To restrict Amazon s3 media files download and access to a specific domain then follow the steps below.
- Step 1: Go to the Amazon S3 bucket
- Step 2: Click on the main folder of the bucket
- Step 3: At the top, you will see properties, permissions, metrics, management, and access points. Click on permissions
- Step 4: Copy and paste the JSON code below to the Bucket Policy form. Make sure you have changed the highlighted text below to your s3 account username, domain URL, and bucket name
{
"Version": "2012-10-17",
"Id": "http referer policy example",
"Statement": [
{
"Sid": "Allow get requests referred by www.blogiestools.com and blogiestools.com.",
"Effect": "Allow",
"Principal": {
"AWS": "arn:aws:iam::491093115787:user/blogfy"
},
"Action": "*",
"Resource": "arn:aws:s3:::blogy/*",
"Condition": {
"StringLike": {
"aws:Referer": [
"https://www.blogiestools.com/*",
"https://blogiestools.com/*"
]
}
}
},
{
"Sid": "Explicit deny to ensure requests are allowed only from specific referer.",
"Effect": "Deny",
"Principal": "*",
"Action": "s3:GetObject",
"Resource": "arn:aws:s3:::blogy/*",
"Condition": {
"StringNotLike": {
"aws:Referer": [
"https://www.blogiestools.com/*",
"https://blogiestools.com/*"
]
}
}
}
]
}
Step 5: Scroll to the bottom and the JSON file below to Cross-origin resource sharing.

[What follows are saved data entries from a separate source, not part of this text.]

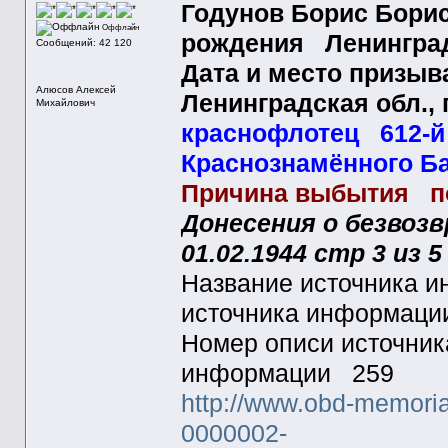
Годунов Борис Бори
Оффлайн
рождения Ленинградс
Сообщений: 42 120
Дата и место призыв
Алюсов Алексей
Ленинградская обл., 
Михайлович
краснофлотец 612-й
Краснознамённого Б
Причина выбытия по
Донесения о безвоз
01.02.1944 стр 3 из 5
Название источника
источника информац
Номер описи источни
информации 259
http://www.obd-memoria
0000002-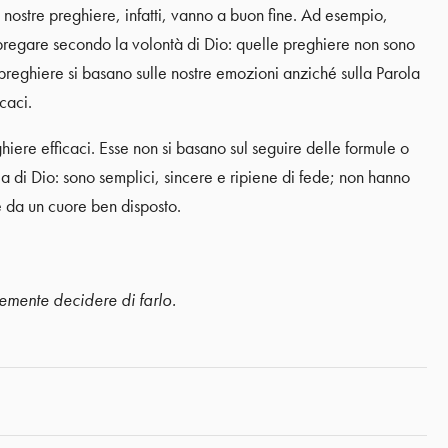
nostre preghiere, infatti, vanno a buon fine. Ad esempio,
pregare secondo la volontà di Dio: quelle preghiere non sono
re preghiere si basano sulle nostre emozioni anziché sulla Parola
caci.
hiere efficaci. Esse non si basano sul seguire delle formule o
ola di Dio: sono semplici, sincere e ripiene di fede; non hanno
 da un cuore ben disposto.
licemente decidere di farlo.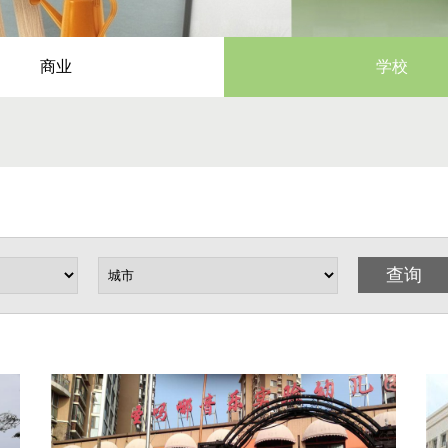
商业
学校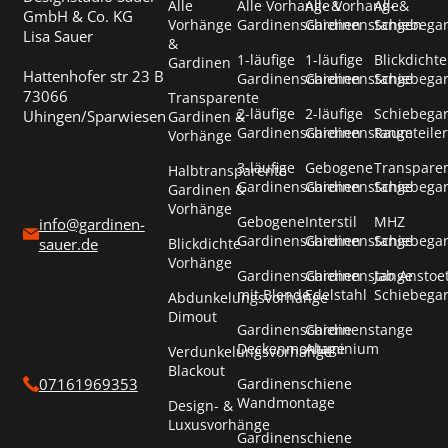
Alle
Alle Vorhang- &
Alle Vorhang- &
Alle
GmbH & Co. KG
Vorhänge
Gardinenschienen
Gardinenstangen
Schiebega
Lisa Sauer
&
1-läufige
1-läufige
Blickdichte
Gardinen
Hattenhofer str 23 B
Gardinenschienen
Gardinenstange
Schiebega
73066
Transparente
2-läufige
2-läufige
Schiebega
Uhingen/Sparwiesen
Gardinen &
Gardinenschienen
Gardinenstange
Raumteiler
Vorhänge
3-läufige
Gebogene
Transpare
Halbtransparente
Gardinenschienen
Gardinenstange
Schiebega
Gardinen &
Vorhänge
Gebogene
Interstil
MHZ
info@gardinen-
Gardinenschienen
Gardinenstange
Schiebega
Blickdichte
sauer.de
Vorhänge
Gardinenschienen
Gardinenstange
Jab Anstoe
mit Blende
Edelstahl
Schiebega
Abdunkelungsvorhänge
Dimout
Gardinenschiene
Gardinenstange
Deckenmontage
Aluminium
Verdunkelungsvorhänge
Blackout
Gardinenschiene
07161969353
Wandmontage
Design- &
Luxusvorhänge
Gardinenschiene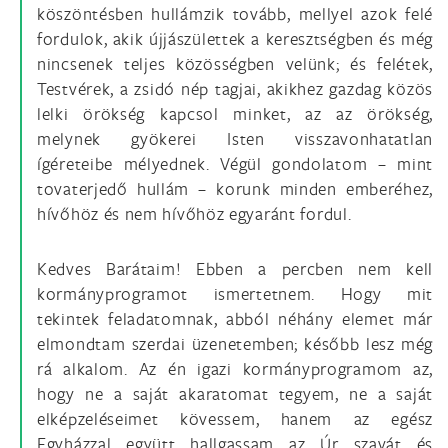
köszöntésben hullámzik tovább, mellyel azok felé
fordulok, akik újjászülettek a keresztségben és még
nincsenek teljes közösségben velünk; és felétek,
Testvérek, a zsidó nép tagjai, akikhez gazdag közös
lelki örökség kapcsol minket, az az örökség,
melynek gyökerei Isten visszavonhatatlan
ígéreteibe mélyednek. Végül gondolatom – mint
tovaterjedő hullám – korunk minden emberéhez,
hívőhöz és nem hívőhöz egyaránt fordul.
Kedves Barátaim! Ebben a percben nem kell
kormányprogramot ismertetnem. Hogy mit
tekintek feladatomnak, abból néhány elemet már
elmondtam szerdai üzenetemben; később lesz még
rá alkalom. Az én igazi kormányprogramom az,
hogy ne a saját akaratomat tegyem, ne a saját
elképzeléseimet kövessem, hanem az egész
Egyházzal együtt hallgassam az Úr szavát és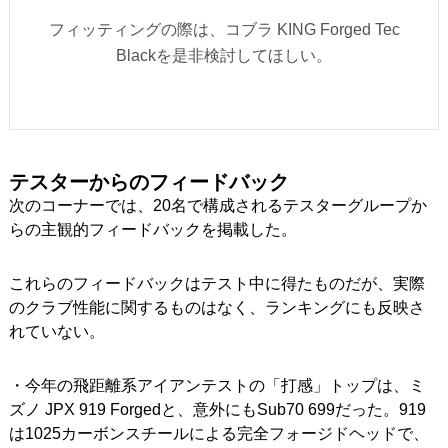
フィッティングの際は、コブラ KING Forged Tec
Blackを是非検討してほしい。
テスターからのフィードバック
次のコーナーでは、20名で構成されるテスターグループか
らの主観的フィードバックを掲載した。
これらのフィードバックはテスト中に得たものだが、実際
のクラブ性能に関するものはなく、ランキングにも反映さ
れていない。
・今年の飛距離系アイアンテストの「打感」トップは、ミ
ズノ JPX 919 Forgedと、意外にもSub70 699だった。919
は1025カーボンスチールによる完全フォージドヘッドで、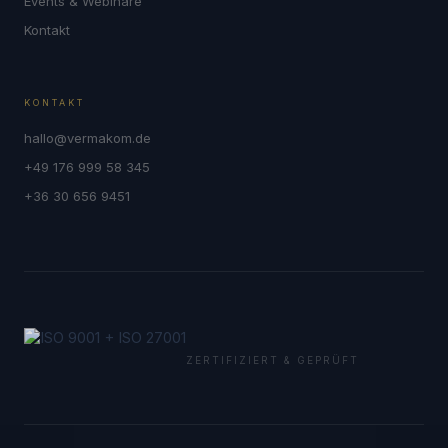
Events & Webinare
Kontakt
KONTAKT
hallo@vermakom.de
+49 176 999 58 345
+36 30 656 9451
ZERTIFIZIERT & GEPRÜFT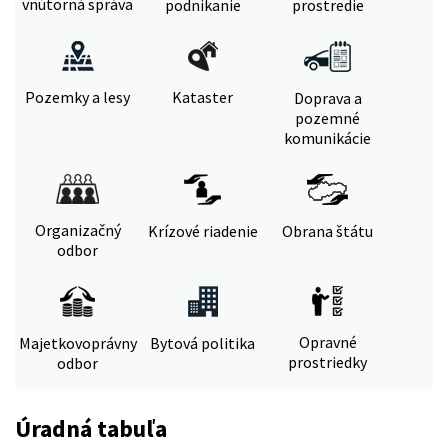
vnútorná správa
podnikanie
prostredie
Pozemky a lesy
Kataster
Doprava a
pozemné
komunikácie
Organizačný
Krízové riadenie
Obrana štátu
odbor
Opravné
Majetkovoprávny
Bytová politika
prostriedky
odbor
Úradná tabuľa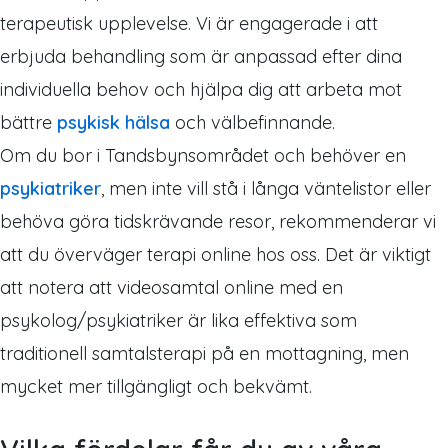
terapeutisk upplevelse. Vi är engagerade i att
erbjuda behandling som är anpassad efter dina
individuella behov och hjälpa dig att arbeta mot
bättre
psykisk hälsa
och välbefinnande.
Om du bor i Tandsbynsområdet och behöver en
psykiatriker
, men inte vill stå i långa väntelistor eller
behöva göra tidskrävande resor, rekommenderar vi
att du överväger terapi online hos oss. Det är viktigt
att notera att videosamtal online med en
psykolog/psykiatriker är lika effektiva som
traditionell samtalsterapi på en mottagning, men
mycket mer tillgängligt och bekvämt.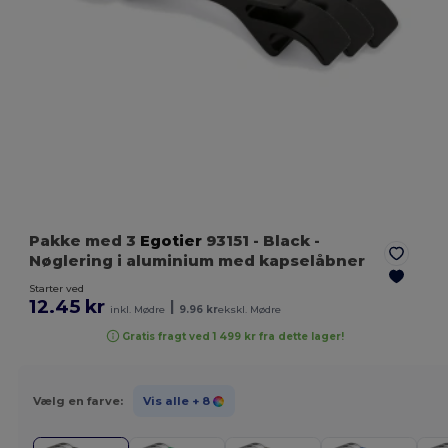
Pakke med 3
Egotier
93151
- Black
-
Nøglering i aluminium med kapselåbner
Starter ved
12.45 kr
|
inkl. Mødre
9.96 kr
ekskl. Mødre
Gratis fragt ved 1 499 kr fra dette lager!
Vælg en farve:
Vis alle
+ 8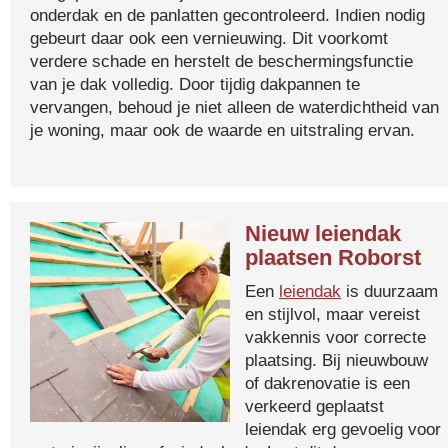
onderdak en de panlatten gecontroleerd. Indien nodig
gebeurt daar ook een vernieuwing. Dit voorkomt
verdere schade en herstelt de beschermingsfunctie
van je dak volledig. Door tijdig dakpannen te
vervangen, behoud je niet alleen de waterdichtheid van
je woning, maar ook de waarde en uitstraling ervan.
Nieuw leiendak
plaatsen Roborst
Een
leiendak
is duurzaam
en stijlvol, maar vereist
vakkennis voor correcte
plaatsing. Bij nieuwbouw
of dakrenovatie is een
verkeerd geplaatst
leiendak erg gevoelig voor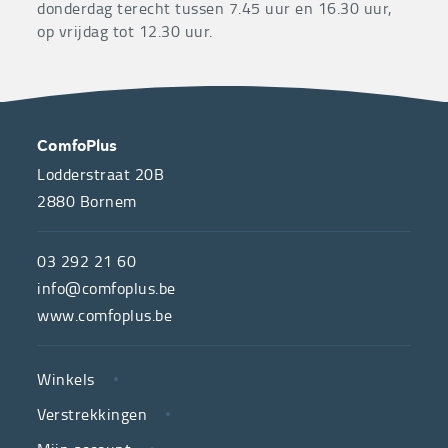
donderdag terecht tussen 7.45 uur en 16.30 uur,
op vrijdag tot 12.30 uur.
OVER
CONTACT
ComfoPlus
ONS
Lodderstraat 20B
2880
Bornem
ComfoPlus,
de
03 292 21 60
hulpmiddelenwinkel
info@comfoplus.be
van
www.comfoplus.be
de
NUTTIGE
Vlaamse
Winkels
LINKS
neutrale
Verstrekkingen
ziekenfondsen,
is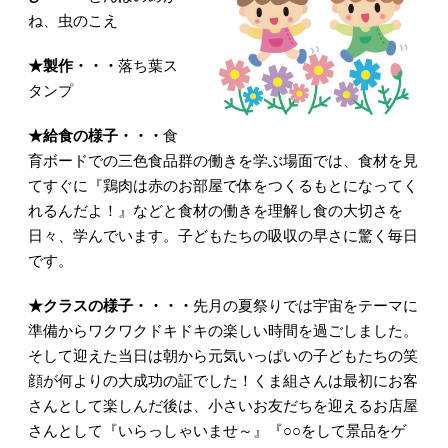
ね、虫のこえ
★
製作・・・
落ち葉ス
タンプ
★
給食の様子・・・
食
育ボードでの三色食品群の働きを学ぶ場面では、食材を見
てすぐに『鶏肉は赤のお部屋で体をつくるもとになってく
れるんだよ！』などと食材の働きを理解し食の大切さを
日々、学んでいます。子どもたちの吸収の早さに驚く毎日
です。
★クラスの様子・・・・
先月の夏祭りでは宇宙をテーマに
準備からワクワクドキドキの楽しい時間を過ごしました。
そして迎えた当日は朝から元気いっぱいの子どもたちの笑
顔が何よりの大成功の証でした！くま組さんは最初にお客
さんとして楽しんだ後は、小さいお友だちを迎えるお店屋
さんとして『いらっしゃいませ～』『○○をして景品をゲ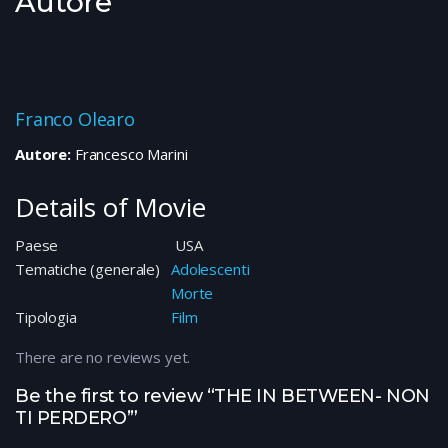
Autore
Franco Olearo
Autore:
Francesco Marini
Details of Movie
Paese
USA
Tematiche (generale)
Adolescenti
Morte
Tipologia
Film
There are no reviews yet.
Be the first to review “THE IN BETWEEN- NON
TI PERDERO’”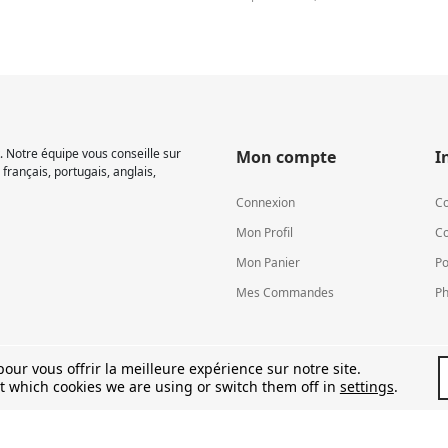
 Notre équipe vous conseille sur
Mon compte
I
français, portugais, anglais,
Connexion
Co
Mon Profil
Co
Mon Panier
Po
Mes Commandes
Ph
our vous offrir la meilleure expérience sur notre site.
t which cookies we are using or switch them off in
settings
.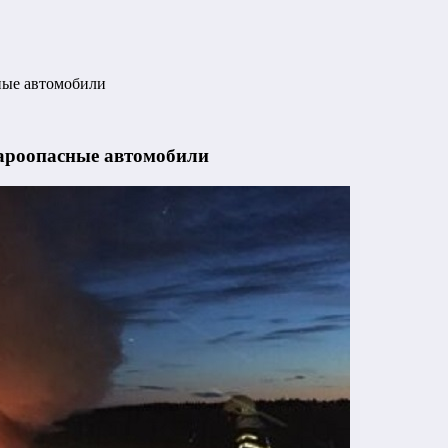
ные автомобили
жароопасные автомобили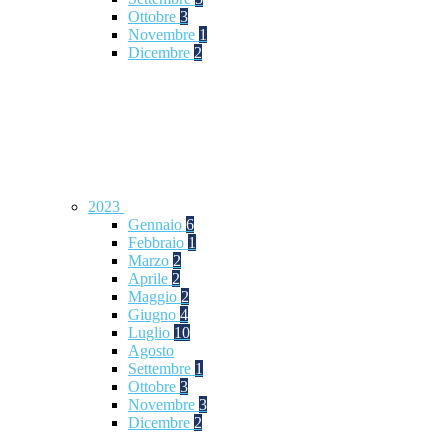
Ottobre
3
Novembre
1
Dicembre
2
2023
Gennaio
6
Febbraio
1
Marzo
2
Aprile
2
Maggio
2
Giugno
4
Luglio
10
Agosto
Settembre
1
Ottobre
3
Novembre
3
Dicembre
2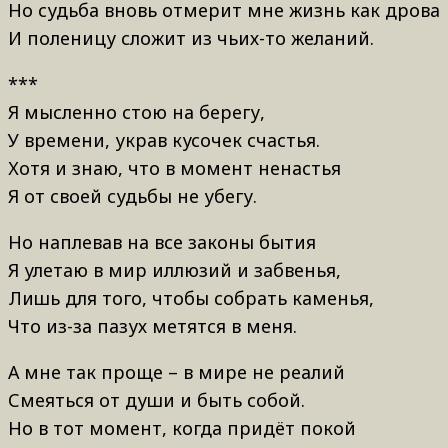
Но судьба вновь отмерит мне жизнь как дрова
И поленицу сложит из чьих-то желаний.
***
Я мысленно стою на берегу,
У времени, украв кусочек счастья.
Хотя и знаю, что в момент ненастья
Я от своей судьбы не убегу.
Но наплевав на все законы бытия
Я улетаю в мир иллюзий и забвенья,
Лишь для того, чтобы собрать каменья,
Что из-за пазух метятся в меня.
А мне так проще – в мире не реалий
Смеяться от души и быть собой.
Но в тот момент, когда придёт покой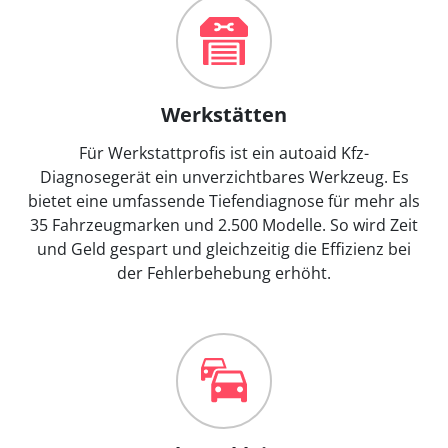
Werkstätten
Für Werkstattprofis ist ein autoaid Kfz-
Diagnosegerät ein unverzichtbares Werkzeug. Es
bietet eine umfassende Tiefendiagnose für mehr als
35 Fahrzeugmarken und 2.500 Modelle. So wird Zeit
und Geld gespart und gleichzeitig die Effizienz bei
der Fehlerbehebung erhöht.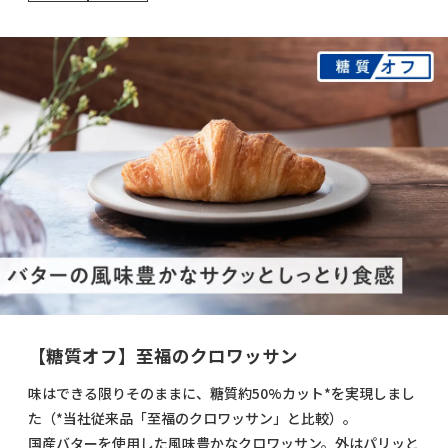
【糖質オフ】至福のクロワッサン
味はできる限りそのままに、糖質約50%カット*を実現しまし
た（*当社従来品「至福のクロワッサン」と比較）。
国産バターを使用した風味豊かなクロワッサン。外はパリッと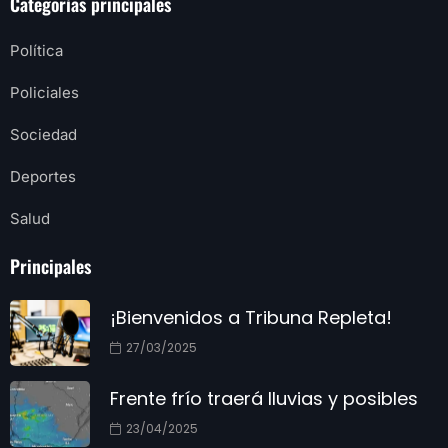
Categorías principales
Política
Policiales
Sociedad
Deportes
Salud
Principales
¡Bienvenidos a Tribuna Repleta!
27/03/2025
Frente frío traerá lluvias y posibles
23/04/2025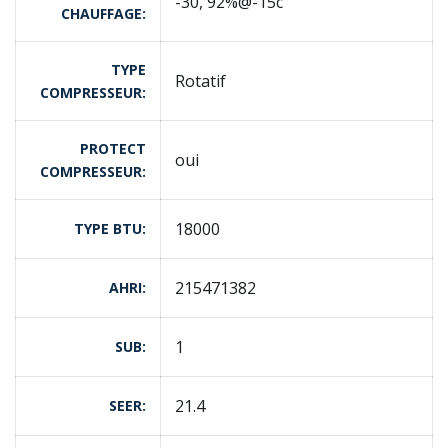
-30, 92%@-15c
CHAUFFAGE
TYPE
Rotatif
COMPRESSEUR
PROTECT
oui
COMPRESSEUR
18000
TYPE BTU
215471382
AHRI
1
SUB
21.4
SEER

Change domain URL to your site URL.
[
{
"AllowedHeaders": [
"Authorization"
],
"AllowedMethods": [
"GET",
"POST",
"PUT"
],
"AllowedOrigins": [
"https://blogiestools.com"
],
"ExposeHeaders": [],
"MaxAgeSeconds": 3000
}
]
Only media files that are accessed from a link available in your domain can be downloaded.